Suppose we are given n distinct positive real numbers a_1 > a_2 > \cdots > a_n > 0. The question we are going to consider in this post is as follows:

Question. How many different possible orderings are there of the n(n+1)/2 numbers \{a_ia_j\}_{1\leq i\leq j\leq n}?

To help illustrate what we mean by this question, consider the n = 2 case, where a_1 > a_2 > 0. Then the 3 possible products of a_1 and a_2 are a_1^2, a_2^2, a_1a_2, and it is straightforward to see that we must have a_1^2 > a_1a_2> a_2^2, so there is only one possible ordering in the n = 2 case.

In the n = 3 case, we have a_1 > a_2 > a_3 > 0 and 6 possible products: a_1^2, a_2^2, a_3^2, a_1a_2, a_1a_3, a_2a_3. Some relationships between these 6 numbers are immediate, such as a_1^2 > a_1a_2 > a_1a_3 > a_2a_3 > a_3^2. However, it could be the case that either a_2^2 > a_1a_3 or a_1a_3 > a_2^2 (we ignore the degenerate cases where two products are equal to each other), so there are two different possible orderings in this case:

a_1^2 > a_1a_2 > a_2^2 > a_1a_3 > a_2a_3 > a_3^2\quad\text{ or }\\ a_1^2 > a_1a_2 > a_1a_3 > a_2^2 > a_2a_3 > a_3^2.

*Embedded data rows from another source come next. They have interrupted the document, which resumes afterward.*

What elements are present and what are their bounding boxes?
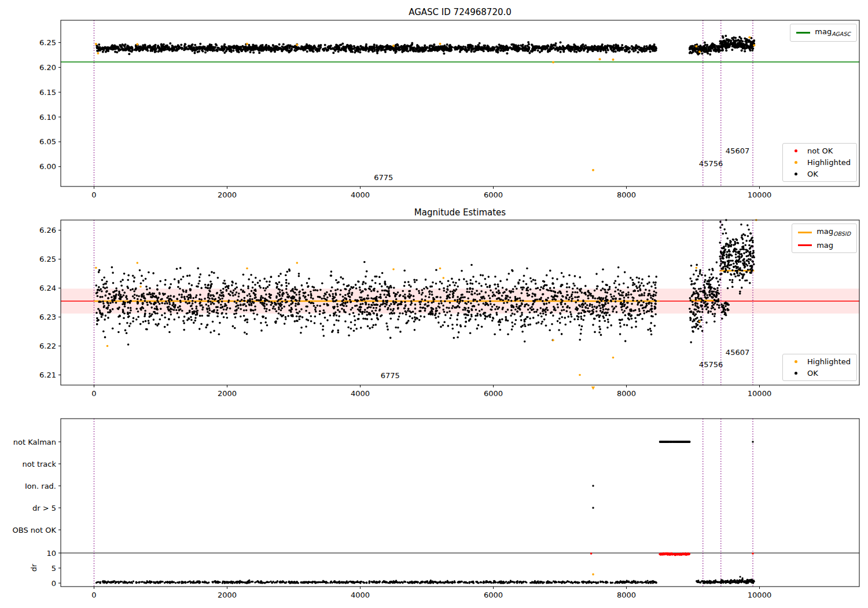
y-tick-label: 6.26	[39, 226, 56, 235]
series-ion-rad-flags	[592, 485, 594, 486]
legend-label-highlighted-2: Highlighted	[807, 357, 851, 366]
legend-mag-agasc: magAGASC	[790, 24, 857, 42]
annotation-label: 6775	[381, 371, 400, 380]
red-line-swatch	[798, 244, 812, 246]
legend-item-not-ok: not OK	[789, 146, 851, 155]
y-tick-label: 6.20	[39, 63, 56, 72]
series-OK	[95, 219, 755, 346]
axes-frame	[61, 419, 859, 587]
series-OK	[95, 35, 755, 56]
y-tick-label: 6.00	[39, 162, 56, 171]
series-dr-baseline	[95, 576, 755, 584]
x-tick-label: 4000	[351, 389, 370, 398]
red-dot-icon	[795, 149, 797, 152]
x-tick-label: 8000	[617, 591, 636, 599]
x-tick-label: 2000	[218, 389, 237, 398]
flag-category-label: OBS not OK	[13, 526, 57, 534]
orange-dot-icon	[795, 360, 797, 363]
annotation-label: 45756	[699, 159, 723, 168]
legend-item-mag: mag	[798, 241, 851, 250]
y-tick-label: 6.23	[39, 313, 56, 321]
x-tick-label: 8000	[617, 191, 636, 199]
x-tick-label: 2000	[218, 591, 237, 599]
annotation-label: 45607	[726, 348, 749, 357]
legend-item-highlighted: Highlighted	[789, 158, 851, 167]
legend-label-ok: OK	[807, 170, 818, 178]
x-tick-label: 6000	[484, 191, 503, 199]
annotation-label: 45756	[699, 360, 723, 369]
x-tick-label: 4000	[351, 591, 370, 599]
black-dot-icon	[795, 173, 797, 175]
middle-chart: 02000400060008000100006.216.226.236.246.…	[39, 219, 859, 398]
orange-line-swatch	[798, 232, 812, 233]
series-dr-highlighted	[592, 573, 594, 576]
legend-item-ok: OK	[789, 170, 851, 178]
figure: 02000400060008000100006.006.056.106.156.…	[0, 0, 868, 608]
green-line-swatch	[796, 32, 810, 34]
y-tick-label: 6.25	[39, 38, 56, 47]
dr-tick-label: 0	[52, 579, 56, 588]
legend-label-mag-obsid: magOBSID	[816, 227, 851, 238]
y-tick-label: 6.24	[39, 284, 56, 292]
x-tick-label: 0	[91, 591, 96, 599]
y-tick-label: 6.21	[39, 371, 56, 379]
y-tick-label: 6.15	[39, 88, 56, 97]
annotation-label: 45607	[726, 146, 749, 155]
series-not-kalman-flags	[659, 441, 754, 442]
x-tick-label: 0	[91, 389, 96, 398]
bottom-chart: 0200040006000800010000not Kalmannot trac…	[13, 419, 860, 599]
legend-top-chart-markers: not OK Highlighted OK	[782, 143, 857, 182]
dr-axis-label: dr	[30, 564, 38, 572]
x-tick-label: 10000	[748, 591, 771, 599]
legend-label-mag-agasc: magAGASC	[815, 27, 851, 38]
legend-middle-chart-markers: Highlighted OK	[782, 354, 857, 381]
dr-tick-label: 5	[52, 564, 56, 573]
plots-canvas: 02000400060008000100006.006.056.106.156.…	[0, 0, 868, 608]
legend-item-mag-obsid: magOBSID	[798, 227, 851, 238]
legend-item-highlighted-2: Highlighted	[789, 357, 851, 366]
legend-mag-lines: magOBSID mag	[792, 224, 857, 253]
legend-item-mag-agasc: magAGASC	[796, 27, 851, 38]
x-tick-label: 8000	[617, 389, 636, 398]
black-dot-icon	[795, 372, 797, 375]
series-Highlighted	[95, 36, 755, 171]
legend-label-ok-2: OK	[807, 369, 818, 378]
x-tick-label: 10000	[748, 191, 771, 199]
x-tick-label: 0	[91, 191, 96, 199]
legend-item-ok-2: OK	[789, 369, 851, 378]
x-tick-label: 4000	[351, 191, 370, 199]
y-tick-label: 6.22	[39, 342, 56, 350]
top-chart-title: AGASC ID 724968720.0	[61, 7, 859, 17]
x-tick-label: 6000	[484, 389, 503, 398]
x-tick-label: 10000	[748, 389, 771, 398]
top-chart: 02000400060008000100006.006.056.106.156.…	[39, 20, 859, 199]
legend-label-not-ok: not OK	[807, 146, 833, 155]
flag-category-label: not Kalman	[13, 438, 56, 446]
annotation-label: 6775	[374, 173, 393, 182]
middle-chart-title: Magnitude Estimates	[61, 207, 859, 218]
legend-label-mag: mag	[816, 241, 833, 250]
flag-category-label: not track	[22, 460, 56, 468]
y-tick-label: 6.05	[39, 137, 56, 146]
x-tick-label: 6000	[484, 591, 503, 599]
series-dr-gt5-flags	[592, 507, 594, 508]
y-tick-label: 6.25	[39, 255, 56, 263]
y-tick-label: 6.10	[39, 113, 56, 122]
flag-category-label: dr > 5	[32, 504, 56, 512]
legend-label-highlighted: Highlighted	[807, 158, 851, 167]
orange-dot-icon	[795, 161, 797, 164]
dr-tick-label: 10	[46, 549, 56, 558]
flag-category-label: Ion. rad.	[25, 482, 56, 490]
x-tick-label: 2000	[218, 191, 237, 199]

In this post, we will consider the problem of how many such orderings exist for larger values of n. This problem arises naturally from a problem in quantum entanglement: the number of such orderings is exactly the minimum number of linear matrix inequalities needed to characterize the eigenvalues of quantum states that are “PPT from spectrum” [1].

A Rough Upper Bound

We now begin constructing upper bounds on the number of possible orderings of \{a_ia_j\}_{1\leq i\leq j\leq n}. Since we are counting orderings between n(n+1)/2 numbers, a trivial upper bound is given by (n(n+1)/2)!, since that is the number of possible orderings of n(n+1)/2 arbitrary numbers. However, this quantity is a gross overestimate.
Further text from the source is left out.